The cost of importing fresh tuna into the UK since trade with main supplier Sri Lanka was cut off by the EU in January has stabilized after a frantic month or so, two companies told Undercurrent News.
The price for fresh and chilled yellowfin imports on alternative supply routes, like the Maldives, are back down after a spike in February, and now rest just a little higher than 2014 prices.
“Supplies are consistent and the quality is good,” said Laky Zervudachi, director of sustainability and epicurean with Direct Seafoods, referring to the Maldives.
“Prices are high, but not excessive as they were. Perhaps 5% or 10% higher than we were paying before the ban.”
He did warn that the Maldives monsoon season was approaching, and given the artisanal nature of the fishery there, this could lead to a tightening of supply and increased prices again.
“Prices dropped dramatically for a few weeks in February after a massive high, they then crept back up and now appear to be stable around the £11- 12 per kilogram mark,” confirmed a second UK importer.
“They are currently just slightly above what we were paying last year. We have had no issue with supply, and have not needed to find new sources as we already have a diverse geographical spread.”
In the month after the ban first came in, price quotes to Direct for Indian tuna rose around 20%, and on Maldives tuna, 60%, said Zervudachi. This put the latter, as a ball-park figure, cost price, at between £18 and £20/ kg.
Both sources agreed the drop in price was likely due to demand softening after the extraordinary hike in prices seen immediately after the ban was enforced by the EU, in mid-January.
“Quite a few buyers switched out of fresh, or accepted being out of stock, unwilling to pay the prices,” said the second source.
“We decided to pay the high prices rather than go out of stock, which did hit our profit for four or five weeks; however, it helps in the long term with our supplier and retailer relationships,” he added.
There may also have been an element of suppliers "seeing what they could get away with" when importers initially scrambled for new suppliers, bumping up prices, Zervudachi suggested.
Volumes of fresh tuna coming into the UK are now slightly down on pre-ban levels, said Zervudachi. Direct was possibly not selling quite as much, and there was a chance some foodservice outlets had removed yellowfin from their menus considering the price peak.
Latest from the EU
The most recent news out of Sri Lanka on the ban was that Jan Zahradil, a vice-chair of the EU Committee on international trade and member of EU parliament, reportedly suggested the EU's ban on Sri Lankan fishery exports could be over in a matter of months.
On April 16, an EU spokesperson told Undercurrent, "Sri Lanka has expressed political interest for addressing problems, but the main problematic issues are still open".

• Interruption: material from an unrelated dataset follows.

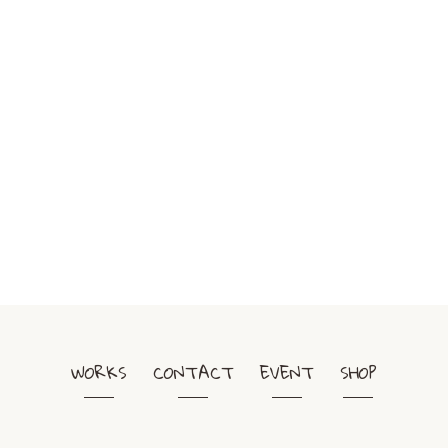
WORKS
CONTACT
EVENT
SHOP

This includes political measures to improve the fisheries situation not yet being approved, and plans for a vessel monitoring system subsequently being scrapped, with further progress on this undetermined.
"The Commission will maintain cooperation with Sri Lanka until being certain that they fulfill their commitments and achieve tangibles results," the EU said.
One door closes...
Direct is treating the ban on Sri Lanka imports – enforced by the EU because the country apparently had not taken enough measures to combat illegal, unreported and unregulated (IUU) fishing – as a long-term measure.
“It is a case of 'expect the worst and hope for the best,” confirmed Zervudachi. “But it does mean we have the chance to look around, make some new investments and contacts elsewhere, which is always valuable.”
He has hopes for the Phillipines' handline yellowfin tuna fishery; a project set up by Blueyou Consulting, with whom he is in talks, he said.
Blueyou started the Artesmar fisheries improvement project (FIP) in the Philippines in 2013, where the company has developed a vessel registration and catch documentation scheme for the artisanal yellowfin tuna hand-lining fleet.
A traceability system that ensures every tuna is tagged allows for it to be tracked from the vessel to final products, the consultancy firm said.
In December 2014 two processing companies then underwent the first chain of custody audits for the Artesmar FIP. The two companies, Meliomar and Alpitrade, successfully passed the audit based on the traceability system developed by Blueyou.
Zervudachi also pointed to the situation in Indonesia, where a new fisheries minister has cracked down on IUU fishing and stepped up FIP efforts. “We see some interesting possibilities there, with the [International] Pole and Line Foundation.”
“This ban on Sri Lanka is likely to last a year, in my opinion. It needs to really, if the EU wants it to be a real punishment and a deterrent in the future. Is it really a credible measure if it stops after six months?”
Indonesia's own pole-and-line and hand-line fisheries association has been gaining members, and in February 2015 stood at 14 companies; representing 70% of the pole-and-line and hand-line sector.